Alex Borstein Talks Getting On‘s Final Season and the Unforgettable Dawn Forchette
Getting On is, quite simply, one of the greatest shows on TV. This quiet dramedy centers on Dr. Jenna James (Laurie Metcalf) and nurses Dawn Forchette (Alex Borstein) and Didi Ortley (Niecy Nash). While originally based on the BBC show, HBO’s Getting On has developed a unique take on the flaws of America’s healthcare system. This might sound heavy for a half hour comedy, but it oscillates so seamlessly between tragedy, comedy and satire that it manages to be incredibly funny, sad and thoughtful—almost at the same time.
Part of the show’s brilliance lies in its three leading ladies: Metcalf, Borstein and Nash are all experts at comedy. They are also, however, exceptionally talented dramatic performers. Their portrayals of three somewhat lost characters are grounded, nuanced and filled with love.
Paste caught up with Alex Borstein to talk about the show’s final season, the origins of Dawn’s psychosis, and her favorite moments on set.
Paste Magazine: What first appealed to you about Getting On?
Alex Borstein: I was actually developing something similar for BBC America at the time that Getting On was being developed. I was working on my own script and I saw something on Deadline or whatever about Mark [Olsen], and Will [Scheffer] and Getting On—the British version. I clicked on the link to the British series, and I was so jealous.
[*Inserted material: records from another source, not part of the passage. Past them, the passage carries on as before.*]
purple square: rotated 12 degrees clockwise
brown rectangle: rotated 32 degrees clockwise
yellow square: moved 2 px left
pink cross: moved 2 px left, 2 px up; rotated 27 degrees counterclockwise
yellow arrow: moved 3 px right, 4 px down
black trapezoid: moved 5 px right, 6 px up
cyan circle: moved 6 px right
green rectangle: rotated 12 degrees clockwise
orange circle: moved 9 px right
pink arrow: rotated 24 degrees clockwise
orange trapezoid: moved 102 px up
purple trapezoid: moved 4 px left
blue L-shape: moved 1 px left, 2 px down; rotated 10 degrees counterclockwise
Cut to eight months later, I finished writing my project ,and it was kind of dead in the water and they were casting Getting On. I just had a baby and I was thinking that I was not going to work at that time. But I knew this was a once-in-a-lifetime opportunity.
It’s so well written. Mark and Will are so smart and it’s so layered. When does a woman have an opportunity to play such a real and a complicated character? It’s just so juicy. Every second. Everything that you get to do in the script is like a trip to Disneyland for an actor. I love the tone. I love that it’s heartbreaking in one moment, and then pretty broadly comedic in the next. It’s so perfectly balanced. I’ve never read anything else like it.
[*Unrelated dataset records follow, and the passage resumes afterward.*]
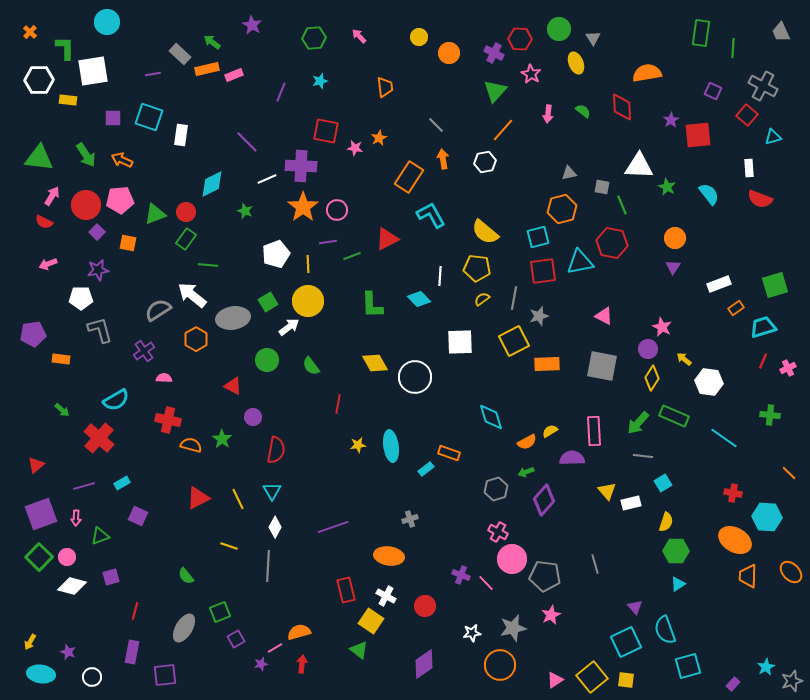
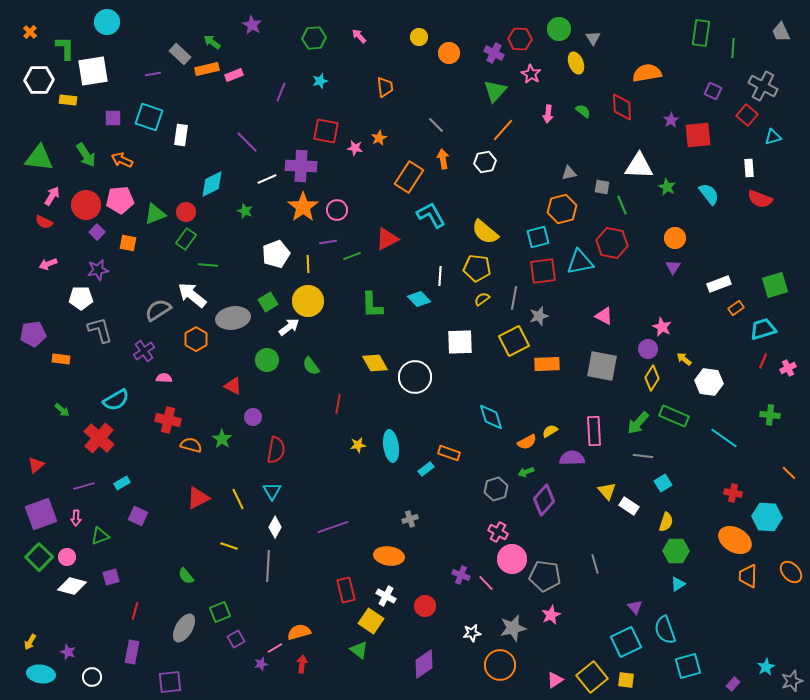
cyan trapezoid at (763, 327): moved 2 px down
white rectangle at (631, 503): moved 2 px left, 3 px down; rotated 48 degrees clockwise
purple square at (165, 675): moved 5 px right, 7 px down
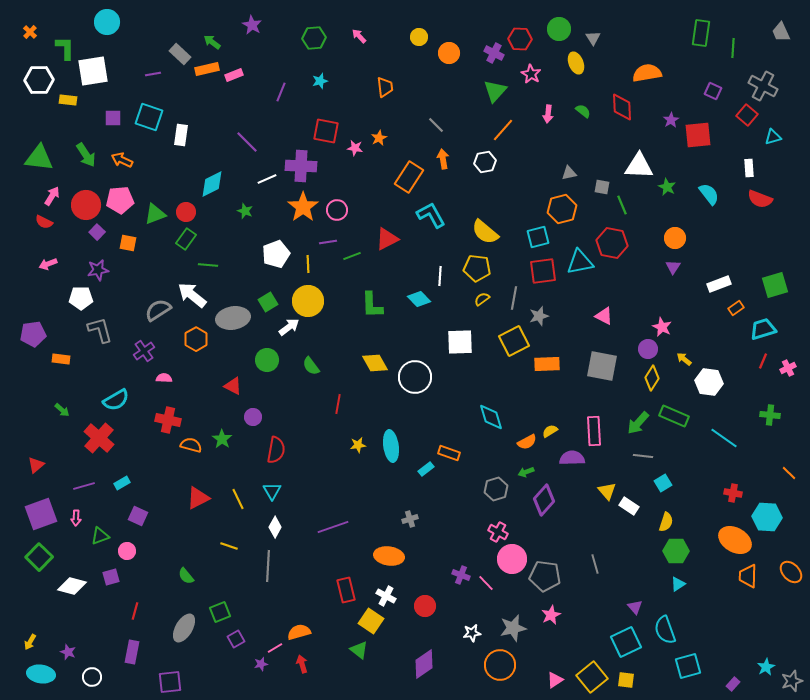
pink circle at (67, 557): moved 60 px right, 6 px up
red arrow at (302, 664): rotated 24 degrees counterclockwise
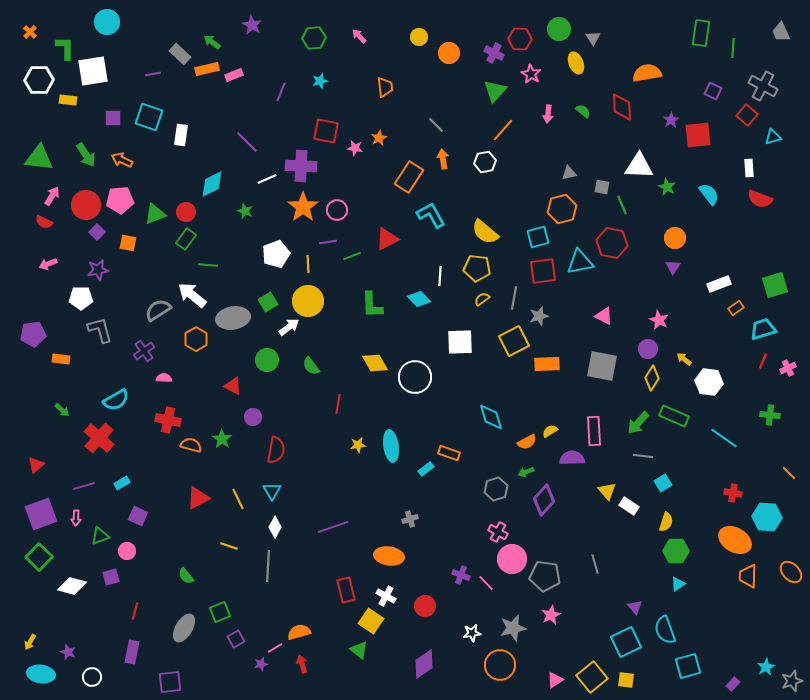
pink star at (662, 327): moved 3 px left, 7 px up
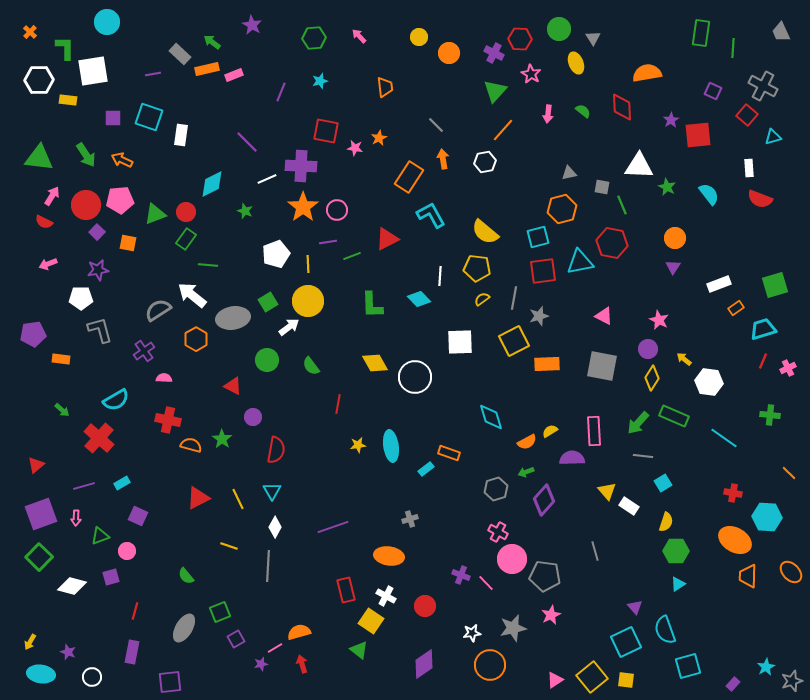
gray line at (595, 564): moved 13 px up
orange circle at (500, 665): moved 10 px left
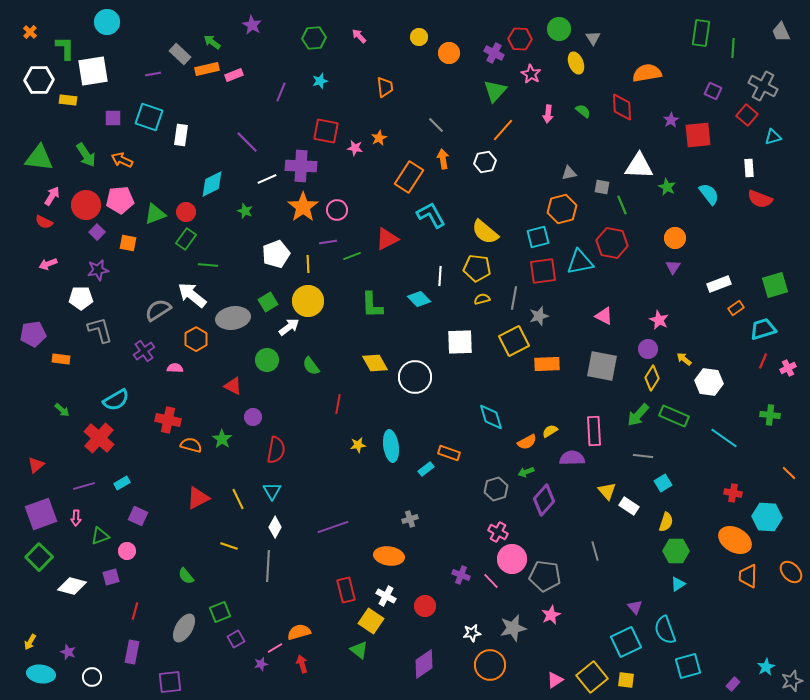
yellow semicircle at (482, 299): rotated 21 degrees clockwise
pink semicircle at (164, 378): moved 11 px right, 10 px up
green arrow at (638, 423): moved 8 px up
pink line at (486, 583): moved 5 px right, 2 px up
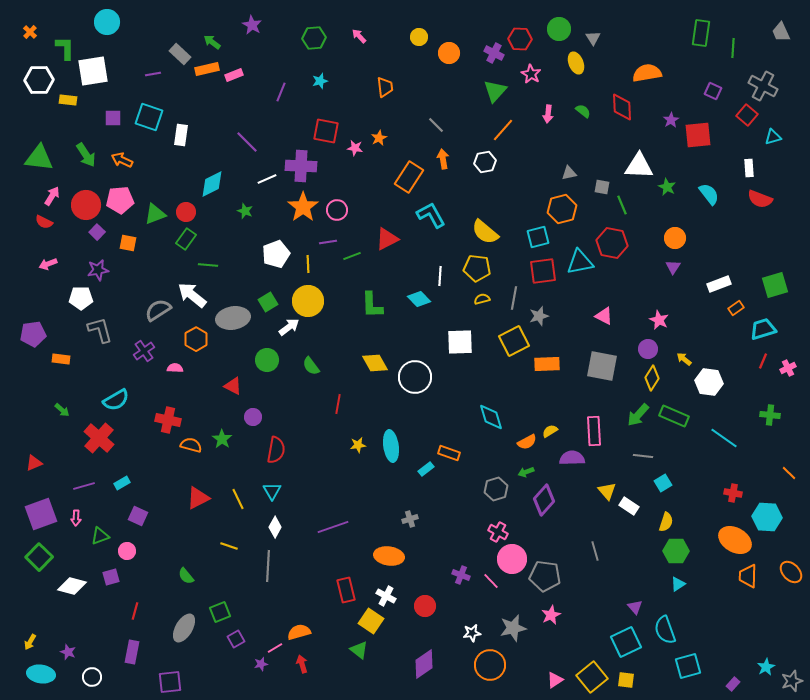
red triangle at (36, 465): moved 2 px left, 2 px up; rotated 18 degrees clockwise
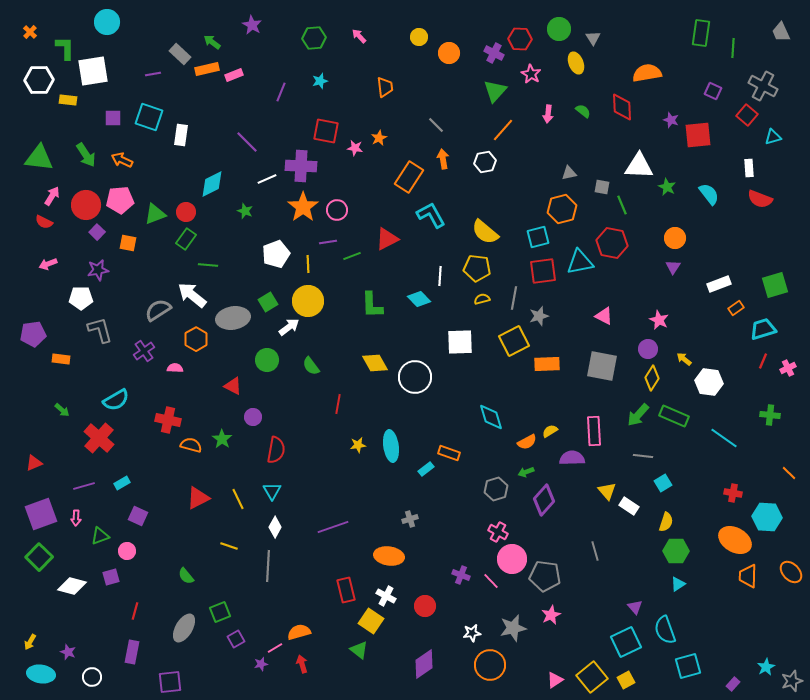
purple star at (671, 120): rotated 21 degrees counterclockwise
yellow square at (626, 680): rotated 36 degrees counterclockwise
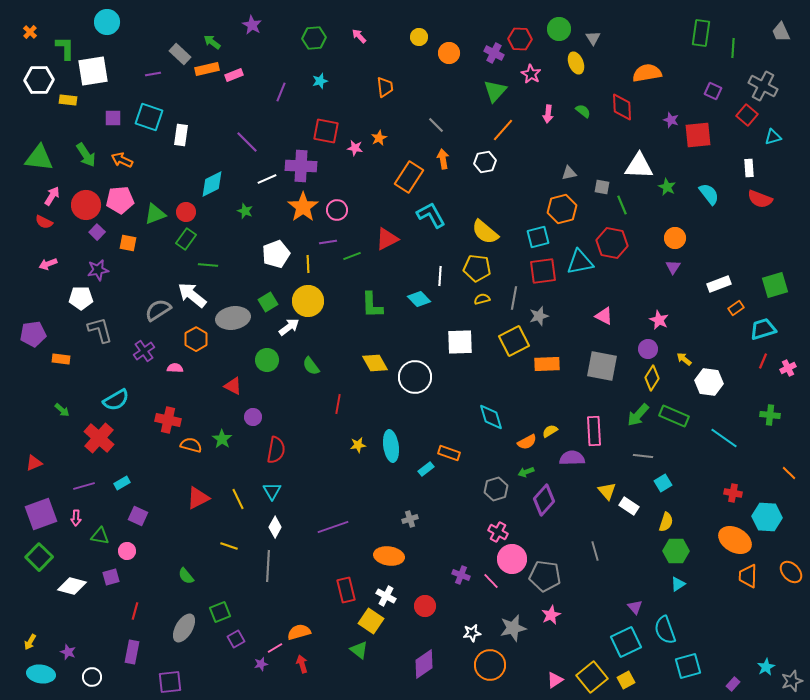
green triangle at (100, 536): rotated 30 degrees clockwise
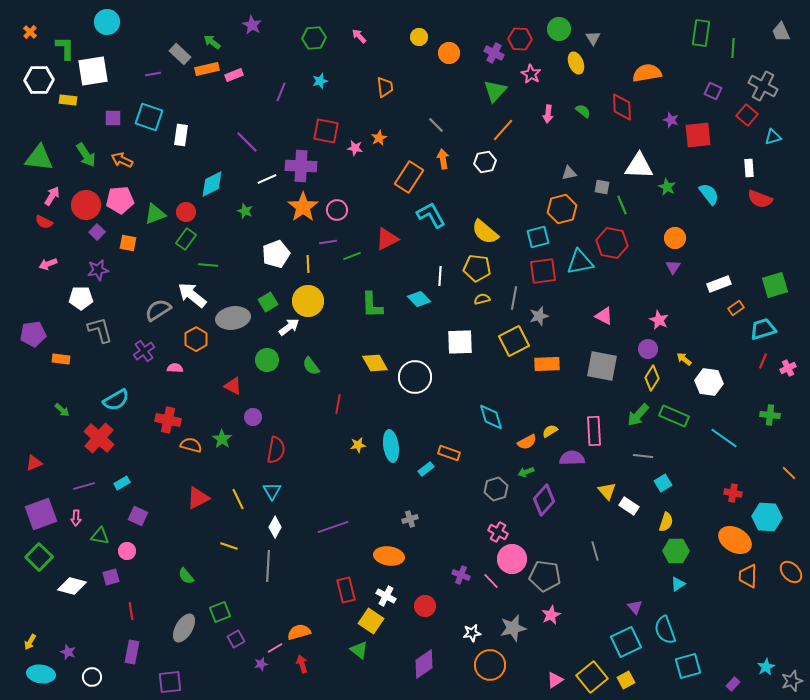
red line at (135, 611): moved 4 px left; rotated 24 degrees counterclockwise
Paste: In the past you’ve talked about Dawn’s backstory—about how you think that she had taken care of her brothers and sisters and had a strained relationship with her mother.
Borstein: Yeah, I suspect that she either had no mother or that her mother left. She seems like the type of woman who does not understand what being a woman is.
Paste: Which is interesting, given the environment she goes to work in.
Borstien: Totally! That’s what the pull was for me. She wanted to replace that relationship. She wanted to be around these women. And I think she’s terrified that she’s going to become one of them—that she’s going to die alone in a facility somewhere with no one. No one and nothing. And this is, in some weird way, her attempt to cling to something. To people. And not be an orphan.
Paste: That makes me think of Dawn’s relationship with Didi—they’re presented as a twosome. But in many ways Dawn’’s much more similar to Dr. James in the sense that she’s isolated. They’re like two sides of the same coin.
Borstien: I think she’s really so envious of Didi. She sees that Didi has a full life and a full emotional vocabulary. Didi leads with her heart, Didi has a husband, Didi has a relationship, Didi has children. Didi has this mother-in-law that we introduce in this last episode. Dawn has none of that. She has nothing. I think she’s estranged from the siblings she has at this point, and she just doesn’t know how to function in that realm—she doesn’t know how to create any true relationships, friendship or otherwise. So I think she’s envious.